Жизнь складывалась из родительских получек и авансов, продуктовых наборов к праздникам и вечно протирающихся штанов. Летом родители отправляли его на дачу к своим родителям. То были три месяца клубники, комаров и совершенно другой, специфически дачной ребячьей компании со специфическими дачными затеями. Родители его родителей любили по вечерам петь дуэтом и строго выборочно — на революционно-патриотические темы — смотреть телевизор.
В школу он был отдан с шести лет, первый экспериментальный набор. По окончании, также на год раньше, это давало ему шанс до армии «остановиться, оглянуться». Экспериментальный набор, экспериментальный класс, экспериментальный народ. Человеческий фактор для исторических опытов. Странное время…
Остановившись и оглянувшись, он заметил вокруг себя множество забот. Не «проблем», нет, это словечко тогда было еще не в ходу. «It's your problems» — так будут говорить позже, а тогда это были просто заботы. Скажем, те же штаны, не устававшие протираться. Джинсы-куртки, шузы-сумки, очки-пакеты… В истории Отечества билось-пульсировало последнее десятилетие дефицита как социально-философского понятия. Зато водка и продукт, называвшийся портвейнами разных сортов, лились рекой.
Материальные заботы, заботы тела, пришлось решать путем вступления на рельсы неформальной экономики, которая неграмотно клеймилась мелким спекулянтством, но которой были заняты опять-таки все. Под жестким прессингом родителей своих родителей он поступил в институт чего-то там, а родители разошлись в год его окончания школы и разъехались по новым семьям, оставив в результате многоступенчатых обменов целую большущую комнату в квартире с одним, вечно в нетях, приличным соседом.

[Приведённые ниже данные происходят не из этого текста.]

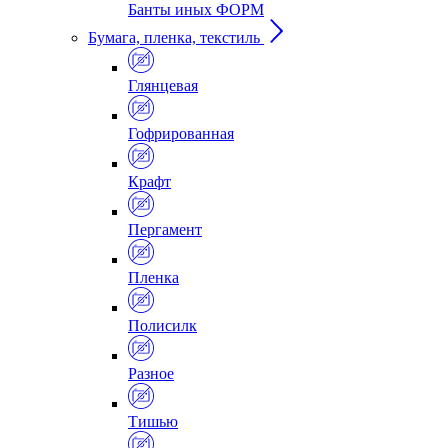
Банты иных ФОРМ
Бумага, пленка, текстиль
Глянцевая
Гофрированная
Крафт
Пергамент
Пленка
Полисилк
Разное
Тишью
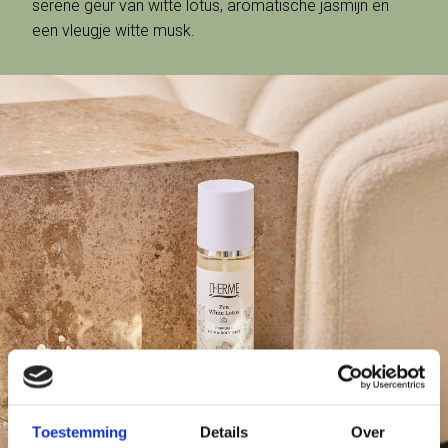
serene geur van witte lotus, aromatische jasmijn en
een vleugje witte musk.
Toestemming
Details
Over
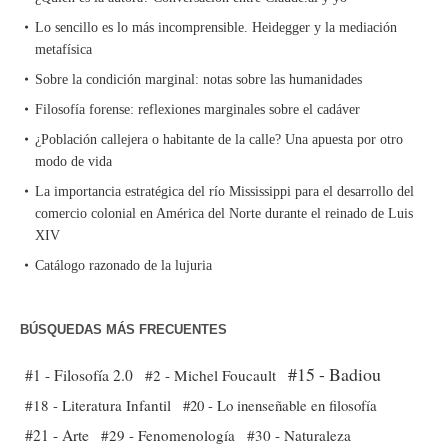
Lo sencillo es lo más incomprensible. Heidegger y la mediación
metafísica
Sobre la condición marginal: notas sobre las humanidades
Filosofía forense: reflexiones marginales sobre el cadáver
¿Población callejera o habitante de la calle? Una apuesta por otro
modo de vida
La importancia estratégica del río Mississippi para el desarrollo del
comercio colonial en América del Norte durante el reinado de Luis
XIV
Catálogo razonado de la lujuria
BÚSQUEDAS MÁS FRECUENTES
#15 - Badiou
#1 - Filosofía 2.0
#2 - Michel Foucault
#18 - Literatura Infantil
#20 - Lo inenseñable en filosofía
#21 - Arte
#29 - Fenomenología
#30 - Naturaleza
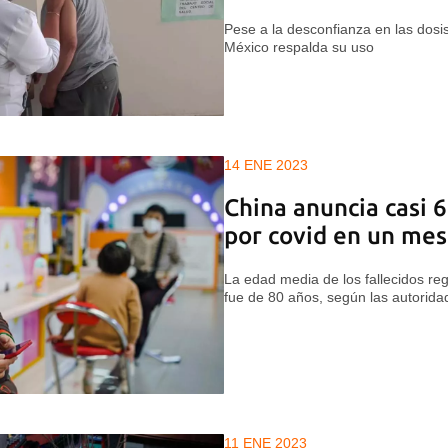
Pese a la desconfianza en las dosis
México respalda su uso
14 ENE 2023
China anuncia casi 
por covid en un mes
La edad media de los fallecidos re
fue de 80 años, según las autorida
11 ENE 2023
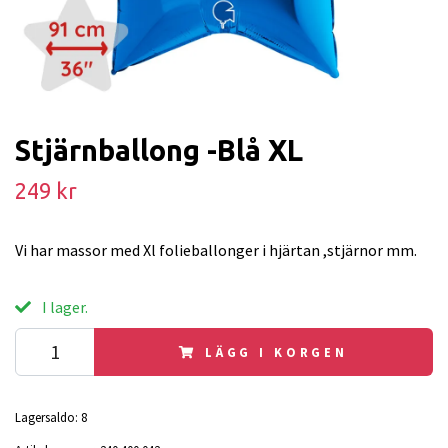
Stjärnballong -Blå XL
249 kr
Vi har massor med Xl folieballonger i hjärtan ,stjärnor mm.
I lager.
LÄGG I KORGEN
Lagersaldo:
8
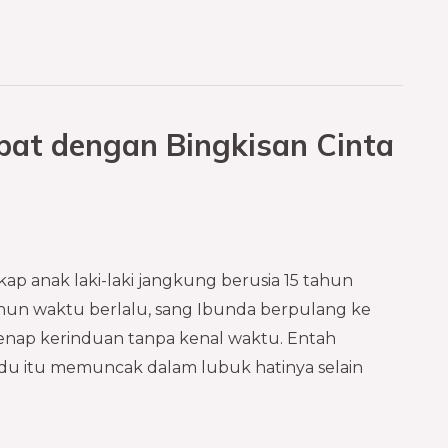
bat dengan Bingkisan Cinta
ap anak laki-laki jangkung berusia 15 tahun
tahun waktu berlalu, sang Ibunda berpulang ke
enap kerinduan tanpa kenal waktu. Entah
du itu memuncak dalam lubuk hatinya selain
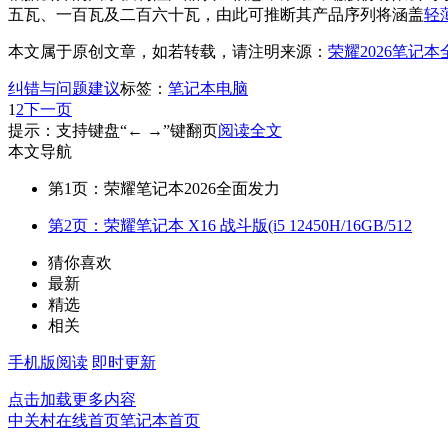
五瓦、一百瓦及二百六十瓦，由此可推断其产品序列将涵盖
轻
本文属于原创文章，如若转载，请注明来源：
荣耀2026笔记
纠错与问题建议
标签：
笔记本电脑
1
2
下一页
提示：支持键盘“← →”键翻页
阅读全文
本文导航
第1页：荣耀笔记本2026全面发力
第2页：荣耀笔记本 X16 战斗版(i5 12450H/16GB/512
猜你喜欢
最新
精选
相关
手机版阅读
即时更新
点击加载更多内容
中关村在线首页
笔记本首页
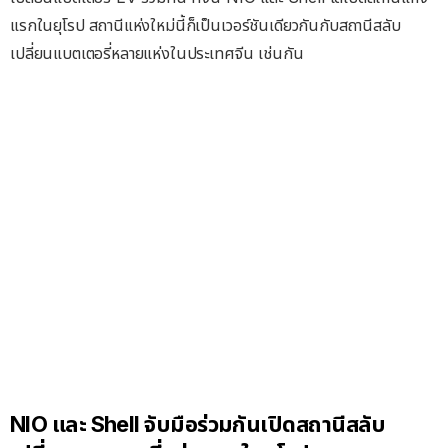
แรกในยุโรป สถานีแห่งใหม่นี้ก็เป็นเวอร์ชันเดียวกันกับสถานีสลับ
เปลี่ยนแบตเตอรี่หลายแห่งในประเทศจีน เช่นกัน
NIO และ Shell จับมือร่วมกันเปิดสถานีสลับ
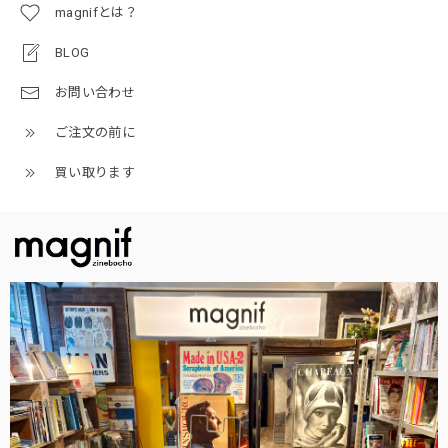
magnifとは？
BLOG
お問い合わせ
ご注文の前に
買い取ります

Ситуацией не преминуло воспользоваться буйное студенческое братство, и поэтому стройная последовательность этих лет несколько размыта. Новый год (который?), в его комнатенке человек двадцать пять, стекло хрустит под ногами, и загорелась елка. Стипендия, стипуха-мама. «Пивка для рывка, и на малину к корешку нашему!..» «Мамаша, для начала — семь по два сорок семь!» «Мужики! Ударим по пельменчикам?..» Сколько, по-вашему, на обыкновенном молодом человеке, одетом в куртку и под ней костюм, может уместиться бутылок, так чтобы снаружи было не слишком заметно? Ну, сколько, сколько?.. Фигушки — двадцать девять. Зарегистрированный факт. «Картошка» — на третий день ему проломили голову лопатой в драке с деревенскими. Девочки. Та, другая, пятая. Две сразу, любительницы. «Але? Чего делаешь? Ну, подъезжай, я тут с чуваком, нам третьей не хватает, «шведочку» разыграем…» Весело жилось.